Doch der Pessimist scheint die Existenz von Freiheit und Liebe nicht wirklich zu leugnen. Auch wenn es in „Muster“, dem Schlüsselsong des Albums, heißt: „Es gibt keine Freiheit. Es gibt keine Liebe“. Zum Trost für alle Fans des vom Dorfpunk zur popkulturellen Allzweckwaffe gereiften Künstlers wird man feststellen dürfen: Schamoni bleibt sich zumindest auf der zweiten Hälfte des Albums treu. Und zwar als rebellischer Romantiker. Am Ende zählt bei ihm nämlich doch das Gefühl. „Infektion“ erzählt von der lebensnotwendigen Liebe, die mit gedämpften Handclaps beklatscht und von einem charmanten „Jungfrauenchor“ besungen wird. „Das erste Mal“ greift das Thema nochmals auf, nähert sich ihm ein bisschen intimer, ohne jedoch ins Schmuddelige oder Ironische abzudriften.
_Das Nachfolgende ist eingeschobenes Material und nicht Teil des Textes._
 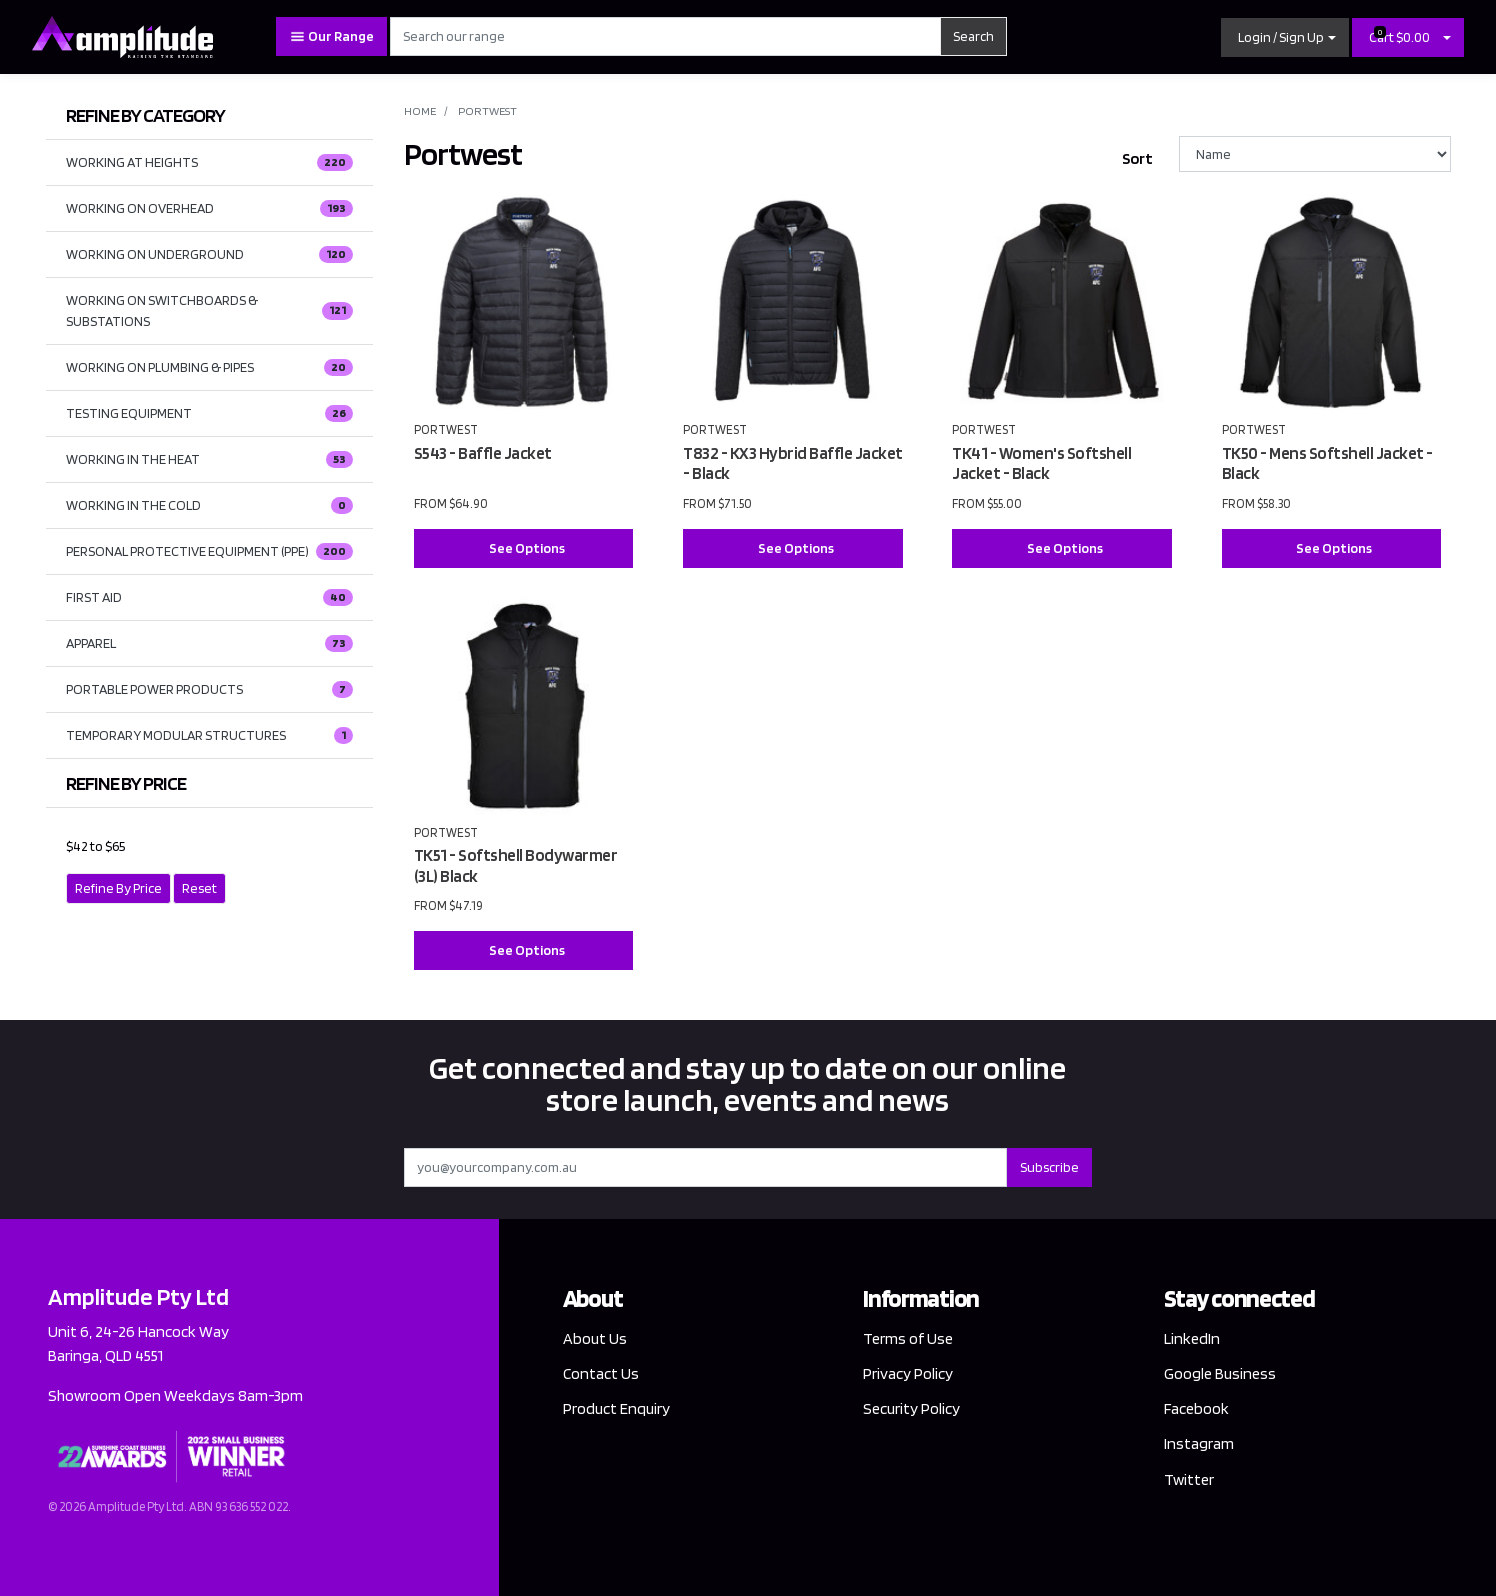 What do you see at coordinates (1041, 463) in the screenshot?
I see `TK41 - Women's Softshell Jacket - Black` at bounding box center [1041, 463].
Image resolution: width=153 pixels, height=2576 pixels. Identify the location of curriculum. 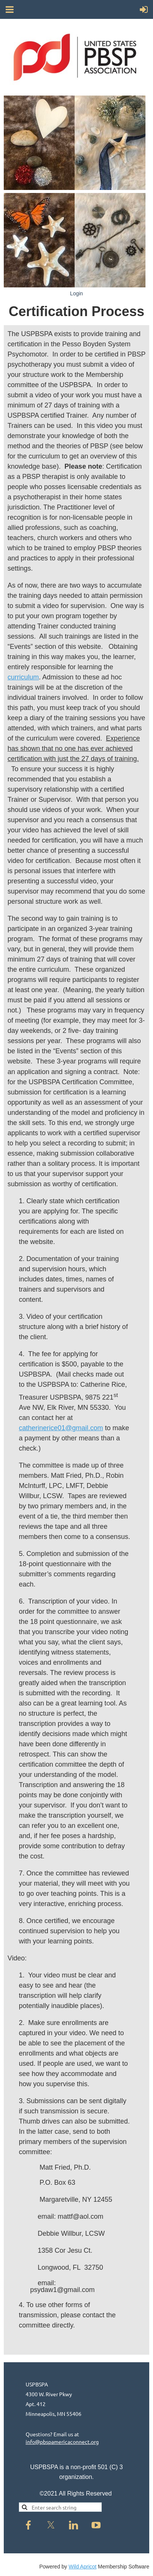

Schwer verständliches Pathos

Und so säuselt uns Schamoni die Ohren voll, frei von Ironie, frei von Zynismus. Aber keineswegs frei von leichter und schwerer verständlichem Pathos wie in „Der See“ oder in „Der Weg“, das so gitarrenselig daherkommt wie die Harmonien des deutsch-französischen Chansoniers Reinhard Mey. Übrigens ein pures Instrumental, das nur im Booklet zur Sprache findet. Zu einer Sprache, die genauso verdreht ist wie die von ihm gefürchtete „schwarze Gedankenspirale.“

„Unser Sein ist Provokation“, heißt es im zivilisationskritischen Finale „Tiere in der Großstadt“. Doch das einzige, womit er neuestens provoziert, ist die Hinwendung zum softintellektuellen Deutsch-Pop Hamburger Machart und die Abkehr vom individuellen Poptrash. Seine mittlerweile zwölfte LP/CD zählt sicherlich nicht zu den „Sternstunden der Bedeutungslosigkeit“ (so der Titel seines im April erscheinenden Buches). Wenn es wirklich die letzte Platte ist, wie er es zaghaft der Öffentlichkeit kundtut, dann haben „ein Jahr Vorbereitung, elf Probetreffen, vier Probekonzerte, vier Wochen im Studio, vier Wochen zu Hause im Schnitt“ nur sein künstlerisches Ego befriedigt. Aber nicht die Freunde seines skurrilen Humors.

Jörg von Bilavsky

Rocko Schamoni & Little Machine: s/t. Trikont, US-0359 (Vertrieb: Indigo.)